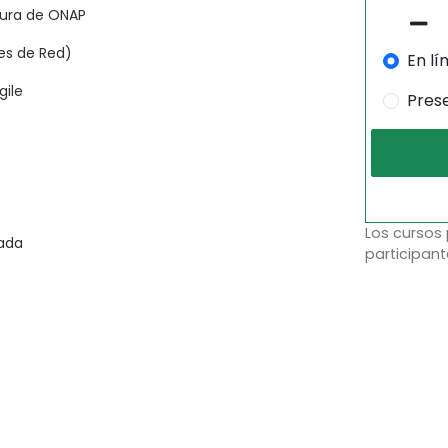
ctura de ONAP
es de Red)
En lí
gile
Pres
Los cursos
dada
participant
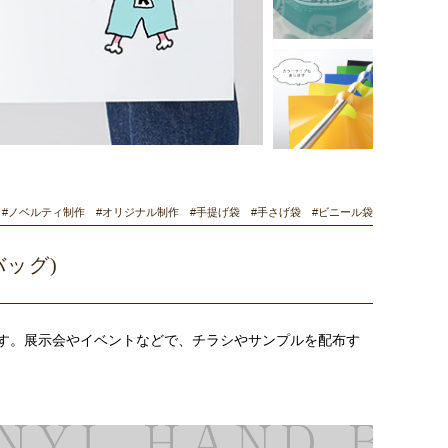
21 #ノベルティ制作 #オリジナル制作 #手提げ袋 #手さげ袋 #ビニール袋
バッグ)
す。展示会やイベントなどで、チラシやサンプルを配布す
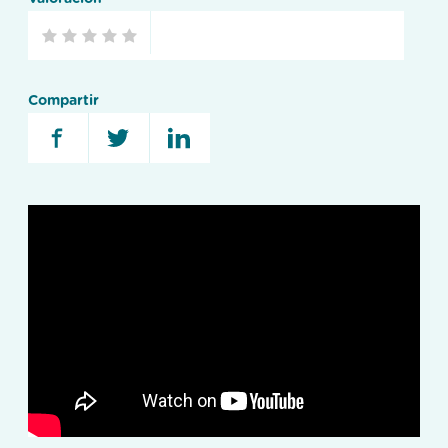
Compartir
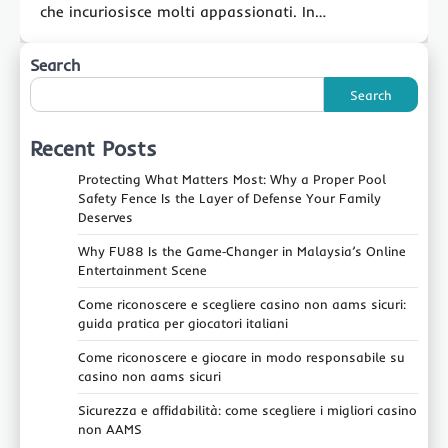
che incuriosisce molti appassionati. In…
Search
Search
Recent Posts
Protecting What Matters Most: Why a Proper Pool
Safety Fence Is the Layer of Defense Your Family
Deserves
Why FU88 Is the Game‑Changer in Malaysia’s Online
Entertainment Scene
Come riconoscere e scegliere casino non aams sicuri:
guida pratica per giocatori italiani
Come riconoscere e giocare in modo responsabile su
casino non aams sicuri
Sicurezza e affidabilità: come scegliere i migliori casino
non AAMS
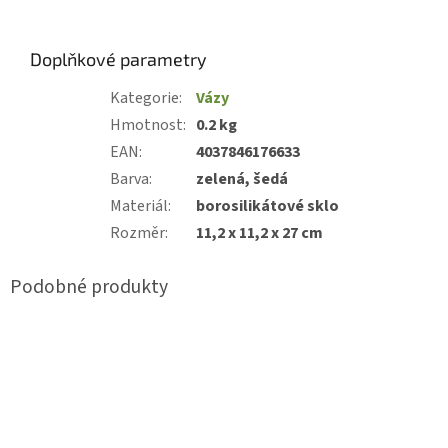
Doplňkové parametry
Kategorie
:
Vázy
Hmotnost
:
0.2 kg
EAN
:
4037846176633
Barva
:
zelená, šedá
Materiál
:
borosilikátové sklo
Rozměr
:
11,2 x 11,2 x 27 cm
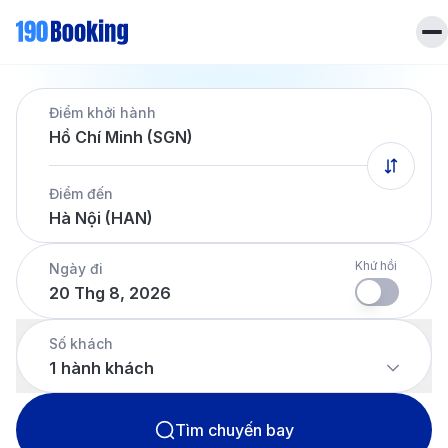
Trang chủ
Điểm khởi hành
Vé máy bay
Hồ Chí Minh (SGN)
Tin tức
Khách sạn
Điểm đến
Dịch vụ
Hà Nội (HAN)
Tin tức
Liên hệ
Hotline
028 7303 6167
Khứ hồi
Ngày đi
20 Thg 8, 2026
Tiếng Việt
Số khách
1
hành khách
Tìm chuyến bay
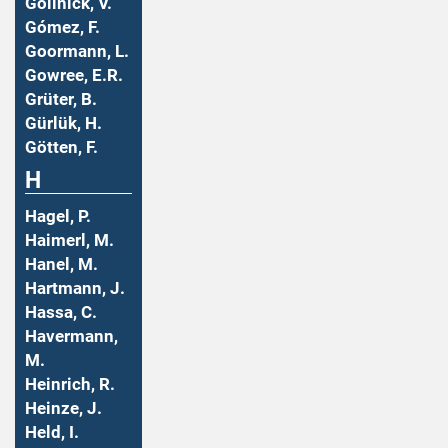
Gollnick, V.
Gómez, F.
Goormann, L.
Gowree, E.R.
Grüter, B.
Gürlük, H.
Götten, F.
H
Hagel, P.
Haimerl, M.
Hanel, M.
Hartmann, J.
Hassa, C.
Havermann,
M.
Heinrich, R.
Heinze, J.
Held, I.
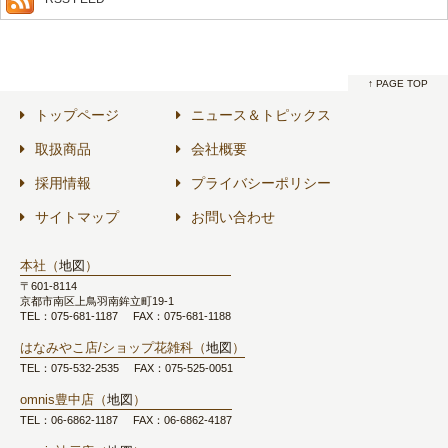
↑ PAGE TOP
トップページ
ニュース＆トピックス
取扱商品
会社概要
採用情報
プライバシーポリシー
サイトマップ
お問い合わせ
本社（
地図
）
〒601-8114
京都市南区上鳥羽南鉾立町19-1
TEL：075-681-1187
FAX：075-681-1188
はなみやこ店/ショップ花雑科（
地図
）
TEL：075-532-2535
FAX：075-525-0051
omnis豊中店（
地図
）
TEL：06-6862-1187
FAX：06-6862-4187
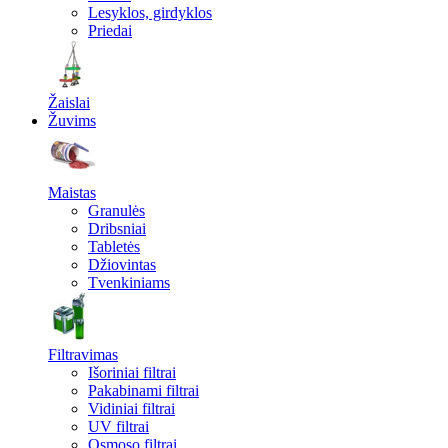
Lesyklos, girdyklos
Priedai
Žaislai
Žuvims
Maistas
Granulės
Dribsniai
Tabletės
Džiovintas
Tvenkiniams
Filtravimas
Išoriniai filtrai
Pakabinami filtrai
Vidiniai filtrai
UV filtrai
Osmoso filtrai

ASSIGNMENT
Word-for-word repeat, images excluded: return all the data.

EXERCISE RESPONSE
ctura de ONAP
es de Red)
En lí
gile
Pres
Los cursos
dada
participant
21 #ノベルティ制作 #オリジナル制作 #手提げ袋 #手さげ袋 #ビニール袋
バッグ)
す。展示会やイベントなどで、チラシやサンプルを配布す
Compartir
che incuriosisce molti appassionati. In…
Search
Search
Recent Posts
Protecting What Matters Most: Why a Proper Pool
Safety Fence Is the Layer of Defense Your Family
Deserves
Why FU88 Is the Game‑Changer in Malaysia’s Online
Entertainment Scene
Come riconoscere e scegliere casino non aams sicuri:
guida pratica per giocatori italiani
Come riconoscere e giocare in modo responsabile su
casino non aams sicuri
Sicurezza e affidabilità: come scegliere i migliori casino
non AAMS
Doplňkové parametry
Kategorie
:
Vázy
Hmotnost
:
0.2 kg
EAN
:
4037846176633
Barva
:
zelená, šedá
Materiál
:
borosilikátové sklo
Rozměr
:
11,2 x 11,2 x 27 cm
Trang chủ
Điểm khởi hành
Vé máy bay
Hồ Chí Minh (SGN)
Tin tức
Khách sạn
Điểm đến
Dịch vụ
Hà Nội (HAN)
Tin tức
Liên hệ
Hotline
028 7303 6167
Khứ hồi
Ngày đi
20 Thg 8, 2026
Tiếng Việt
Số khách
1
hành khách
Tìm chuyến bay
Gollnick, V.
Gómez, F.
Goormann, L.
Gowree, E.R.
Grüter, B.
Gürlük, H.
Götten, F.
H
Hagel, P.
Haimerl, M.
Hanel, M.
Hartmann, J.
Hassa, C.
Havermann,
M.
Heinrich, R.
Heinze, J.
Held, I.
↑ PAGE TOP
トップページ
ニュース＆トピックス
取扱商品
会社概要
採用情報
プライバシーポリシー
サイトマップ
お問い合わせ
本社（
地図
）
〒601-8114
京都市南区上鳥羽南鉾立町19-1
TEL：075-681-1187
FAX：075-681-1188
はなみやこ店/ショップ花雑科（
地図
）
TEL：075-532-2535
FAX：075-525-0051
omnis豊中店（
地図
）
TEL：06-6862-1187
FAX：06-6862-4187
Lesyklos, girdyklos
Priedai
Žaislai
Žuvims
Maistas
Granulės
Dribsniai
Tabletės
Džiovintas
Tvenkiniams
Filtravimas
Išoriniai filtrai
Pakabinami filtrai
Vidiniai filtrai
UV filtrai
Osmoso filtrai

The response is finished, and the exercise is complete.